Overview
- Type: Concept car
- Production: 1990
- Designer: Phil Garcia

Body and chassis
- Related: Buick Skylark (sixth generation)

Powertrain
- Engine: 3.3 litre V6
- Power output: 206 horsepower

Dimensions
- Wheelbase: 107 inches (270 cm)
- Length: 190 inches (480 cm)
- Width: 70.5 inches (179 cm)
- Height: 53 inches (130 cm)

= Buick Bolero =

Concept car developed by Buick

The Bolero was a concept car showcased by Buick in 1990. Displayed at the Detroit Auto Show in January 1990 and the Chicago Auto Show in February 1990, the Bolero served to preview numerous styling elements of the 1992 Buick Skylark.

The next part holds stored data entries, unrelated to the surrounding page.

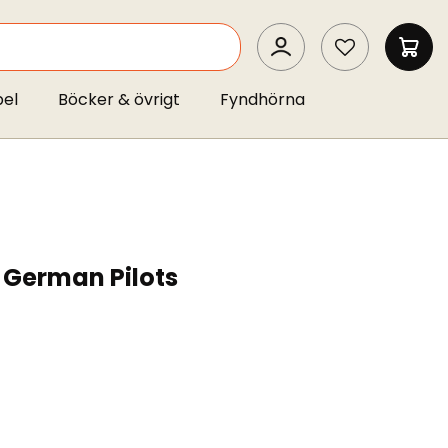
SEARCH
MIN 
pel
Böcker & övrigt
Fyndhörna
h German Pilots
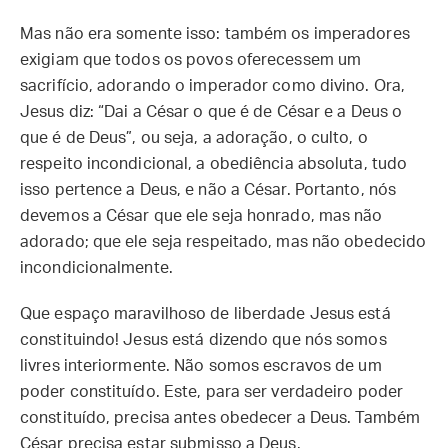
Mas não era somente isso: também os imperadores
exigiam que todos os povos oferecessem um
sacrifício, adorando o imperador como divino. Ora,
Jesus diz: “Dai a César o que é de César e a Deus o
que é de Deus”, ou seja, a adoração, o culto, o
respeito incondicional, a obediência absoluta, tudo
isso pertence a Deus, e não a César. Portanto, nós
devemos a César que ele seja honrado, mas não
adorado; que ele seja respeitado, mas não obedecido
incondicionalmente.
Que espaço maravilhoso de liberdade Jesus está
constituindo! Jesus está dizendo que nós somos
livres interiormente. Não somos escravos de um
poder constituído. Este, para ser verdadeiro poder
constituído, precisa antes obedecer a Deus. Também
César precisa estar submisso a Deus.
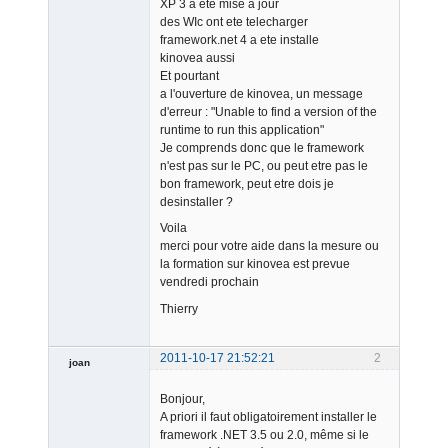
XP 3 a ete mise a jour
des WIc ont ete telecharger
framework.net 4 a ete installe
kinovea aussi
Et pourtant
a l'ouverture de kinovea, un message
d'erreur : "Unable to find a version of the
runtime to run this application"
Je comprends donc que le framework
n'est pas sur le PC, ou peut etre pas le
bon framework, peut etre dois je
desinstaller ?
Voila
merci pour votre aide dans la mesure ou
la formation sur kinovea est prevue
vendredi prochain
Thierry
2011-10-17 21:52:21
2
joan
Bonjour,
A priori il faut obligatoirement installer le
framework .NET 3.5 ou 2.0, même si le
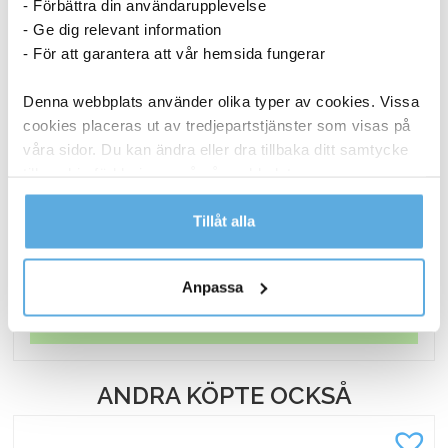
- Förbättra din användarupplevelse
- Ge dig relevant information
- För att garantera att vår hemsida fungerar
Denna webbplats använder olika typer av cookies. Vissa
cookies placeras ut av tredjepartstjänster som visas på
Bläckpatron Brother 5000sid BTD180C Cyan
våra sidor. Du kan ändra eller dra tillbaka ditt samtycke
till cookie-förklaringen på vår webbplats.
Läs mer i vår integritetspolicy om vilka vi är, hur du
Tillåt alla
99,94
kr
kontaktar oss och på vilket sätt vi behandlar
Bläckpatron
personuppgifter.
Köp nu
Anpassa
Brother
5000sid
I lager
BTD180C
Cyan
ANDRA KÖPTE OCKSÅ
mängd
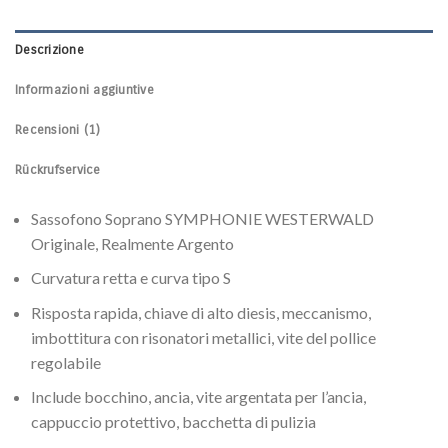
Descrizione
Informazioni aggiuntive
Recensioni (1)
Rückrufservice
Sassofono Soprano SYMPHONIE WESTERWALD
Originale, Realmente Argento
Curvatura retta e curva tipo S
Risposta rapida, chiave di alto diesis, meccanismo,
imbottitura con risonatori metallici, vite del pollice
regolabile
Include bocchino, ancia, vite argentata per l’ancia,
cappuccio protettivo, bacchetta di pulizia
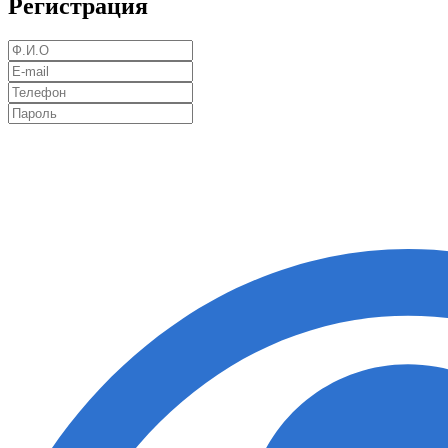
Регистрация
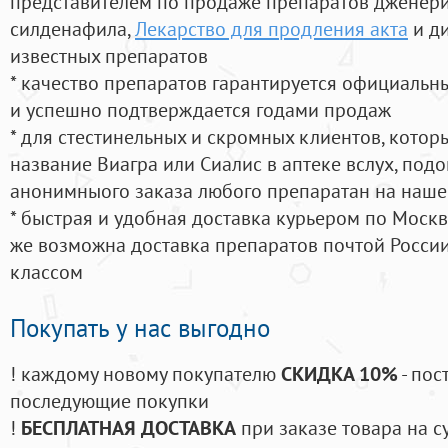
представителем по продаже препаратов дженер
силденафила
,
Лекарство для продления акта
и д
известных препаратов
* качество препаратов гарантируется официаль
и успешно подтверждается годами продаж
* для стестинельных и скромных клиентов, кото
название Виагра или Сиалис в аптеке вслух, под
анонимныого заказа любого препаратан на наше
* быстрая и удобная доставка курьером по Москве
же возможна доставка препаратов почтой России
классом
Покупать у нас выгодно
! каждому новому покупателю
СКИДКА 10%
- пос
последующие покупки
!
БЕСПЛАТНАЯ ДОСТАВКА
при заказе товара на с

The Bolero's styling featured a prominent chromed feature line that moved upward along each side, wrapping around the rear deck, which was slightly higher than the hood. Fiber optics were used throughout, and a built-in cooler was also included in the rear shelf, along with dual cup holders for the front and rear passengers and portable headsets behind the front seats.

The concept featured a 3.3 liter V6 engine producing 206 horsepower at 5200 RPM, and used a 107 in wheelbase with an overall length of 190 in. It was 53 in high and 70.5 in wide.